(Document structure recognition data)
====
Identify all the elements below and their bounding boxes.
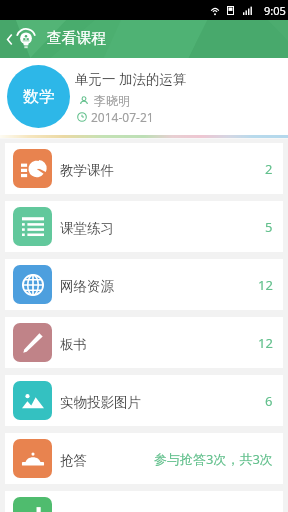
staticText: 抢答 <box>60 452 87 469</box>
staticText: 2014-07-21 <box>91 109 154 125</box>
button[interactable]: 实物投影图片 <box>5 375 283 426</box>
staticText: 板书 <box>60 336 87 353</box>
staticText: 数学 <box>23 87 55 107</box>
staticText: 网络资源 <box>60 278 114 295</box>
staticText: 9:05 <box>264 3 286 18</box>
staticText: 李晓明 <box>94 93 130 108</box>
button[interactable]: 板书 <box>5 317 283 368</box>
button[interactable]: 课堂练习 <box>5 201 283 252</box>
button[interactable]: 抢答 <box>5 433 283 484</box>
button[interactable]: 网络资源 <box>5 259 283 310</box>
staticText: 教学课件 <box>60 162 114 179</box>
staticText: 单元一 加法的运算 <box>75 70 187 88</box>
button[interactable] <box>5 491 283 512</box>
staticText: 2 <box>265 160 273 178</box>
staticText: 6 <box>265 392 273 410</box>
staticText: 12 <box>258 276 273 294</box>
staticText: 5 <box>265 218 273 236</box>
button[interactable]: Back <box>0 20 41 58</box>
staticText: 课堂练习 <box>60 220 114 237</box>
button[interactable]: 教学课件 <box>5 143 283 194</box>
staticText: 实物投影图片 <box>60 394 141 411</box>
staticText: 12 <box>258 334 273 352</box>
staticText: 查看课程 <box>47 29 107 48</box>
staticText: 参与抢答3次，共3次 <box>154 450 273 468</box>
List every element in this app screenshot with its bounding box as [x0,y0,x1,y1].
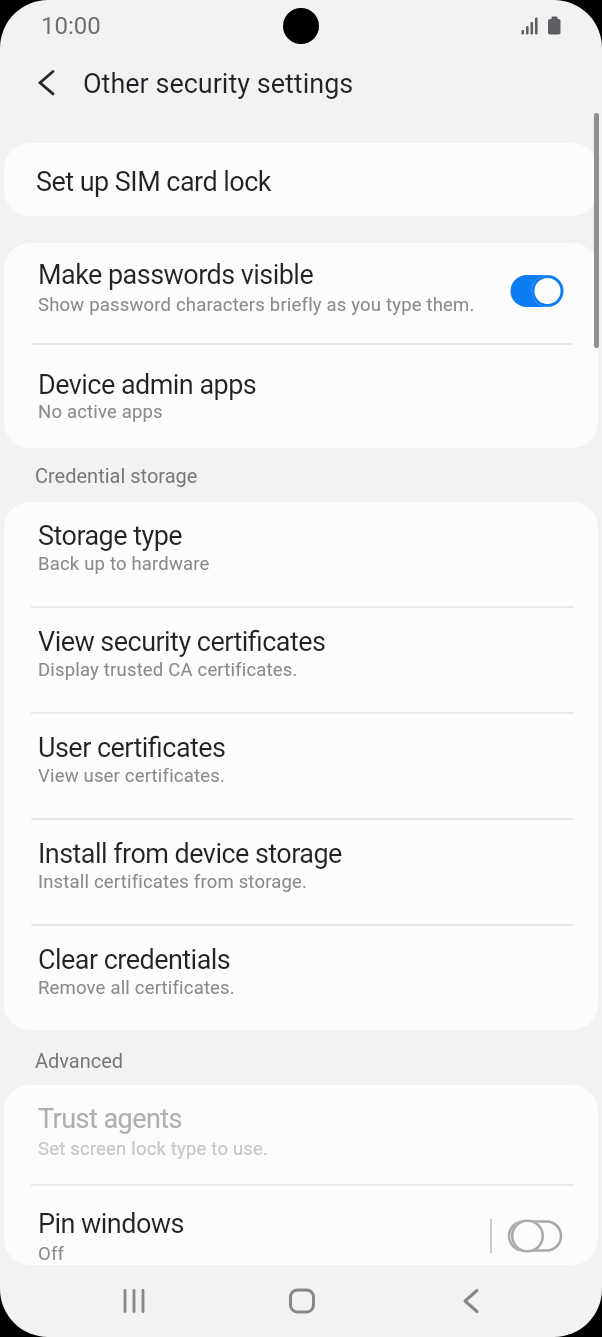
button[interactable]: Set up SIM card lock [4,143,598,216]
staticText: Show password characters briefly as you … [38,294,475,316]
button[interactable]: User certificates [4,714,598,818]
button[interactable] [509,273,565,309]
staticText: Other security settings [83,68,354,100]
button[interactable]: Device admin apps [4,345,598,448]
staticText: Pin windows [38,1208,184,1240]
staticText: View security certificates [38,626,326,658]
button[interactable]: Make passwords visible [4,243,598,343]
button[interactable]: View security certificates [4,608,598,712]
staticText: Advanced [35,1049,124,1072]
staticText: Display trusted CA certificates. [38,659,298,681]
staticText: Install certificates from storage. [38,871,308,893]
staticText: Storage type [38,520,183,552]
staticText: Trust agents [38,1103,182,1135]
button[interactable] [20,55,72,111]
button[interactable]: Install from device storage [4,820,598,924]
staticText: Make passwords visible [38,259,314,291]
staticText: 10:00 [41,12,101,40]
staticText: Install from device storage [38,838,342,870]
button[interactable] [278,1277,326,1325]
staticText: Set up SIM card lock [36,166,271,198]
staticText: Credential storage [35,464,198,487]
button[interactable]: Pin windows [4,1186,598,1265]
staticText: User certificates [38,732,226,764]
staticText: Device admin apps [38,369,257,401]
staticText: Clear credentials [38,944,231,976]
staticText: Off [38,1243,65,1265]
button[interactable]: Trust agents [4,1085,598,1184]
button[interactable] [447,1277,495,1325]
staticText: No active apps [38,401,163,423]
button[interactable] [110,1277,158,1325]
button[interactable]: Storage type [4,502,598,606]
staticText: View user certificates. [38,765,225,787]
staticText: Remove all certificates. [38,977,235,999]
staticText: Set screen lock type to use. [38,1138,269,1160]
button[interactable] [507,1218,563,1254]
button[interactable]: Clear credentials [4,926,598,1030]
staticText: Back up to hardware [38,553,210,575]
====
WHAT TO PRODUCE> The required answer is each line of the data in which the word "windows" appears.

THE COMPLETED TASK>
staticText: Pin windows [38,1208,184,1240]
button[interactable]: Pin windows [4,1186,598,1265]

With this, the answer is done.